I never like to be the guy that discourages someone from a tool purchase, but I wouldn't add a panel saw unless I was sure that I would be doing a large volume of plywood projects moving forward. Even then I don't think I would personally do it, but it would be a worthy consideration at that point.

If I had the money burning a hole in my pocket I would buy a nice circular track saw system. Since I rarely have extra money, I made one of these for a few $$: http://www.wwgoa.com/articles/one-great-tip/shop-made-circular-saw-guide/

I find that I can get as good or better quality on this than I an on my Unisaw, and it is much easier to bring the tool to the plywood rather than other way around.


----------



## Loren (May 30, 2008)

It is useful to understand that you won't get cabinetmaker quality
crosscuts off a panel saw that runs on elevated rails. There will
be tear-out and squareness may or may not be a problem, depending
on what tolerances you work to. Panels can be broken down
to perhaps 1/2" oversized and resized on the table saw with a 
crosscut sled to finished dimension.

I don't much like reaching over a panel to cut it with a track saw
on the horizontal, but the track saw systems are accurate with
some care can make finished cuts in most cabinet parts due to
the superior tear-out control in the various systems. They are
also desirable tools so resale value is very strong. If you can
tolerate cutting on the horizontal, the EZsmart cabinetmaker 
system would be a comparable dollar investment to a panel
saw kit, make tear-out free and square repeatable cuts pretty
much right out of the box, and have a resale value of 85%
of new cost or more, as well as being shippable and portable
for jobsite or outdoor use.

I have a vertical panel saw under construction myself but it 
is a much more high-end style of thing modeled on a Holz-her
and I have a lot of time into building it and the investment
in linear bearings and metal components was not insubstantial.

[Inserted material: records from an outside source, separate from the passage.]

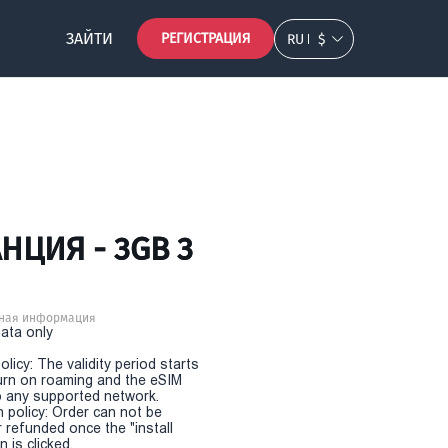
ЗАЙТИ
РЕГИСТРАЦИЯ
RU
$
НЦИЯ - 3GB 3
ная информация
Data only
olicy: The validity period starts
urn on roaming and the eSIM
 any supported network.
n policy: Order can not be
r refunded once the "install
 is clicked.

I owned 3 other panel saws before and had a Festool track saw
for several years as well and have had several good table saws.
None of those systems satisfied me for straight and square 
cuts in sheet goods with minimal tear-out, repeatability, 
consistent squareness and ease of handling 90 lb panels
by myself.


----------



## Viking (Aug 26, 2009)

Here is my inexpensive, easy, and safe way to handle sheet goods.

http://lumberjocks.com/projects/29870

Good luck.


----------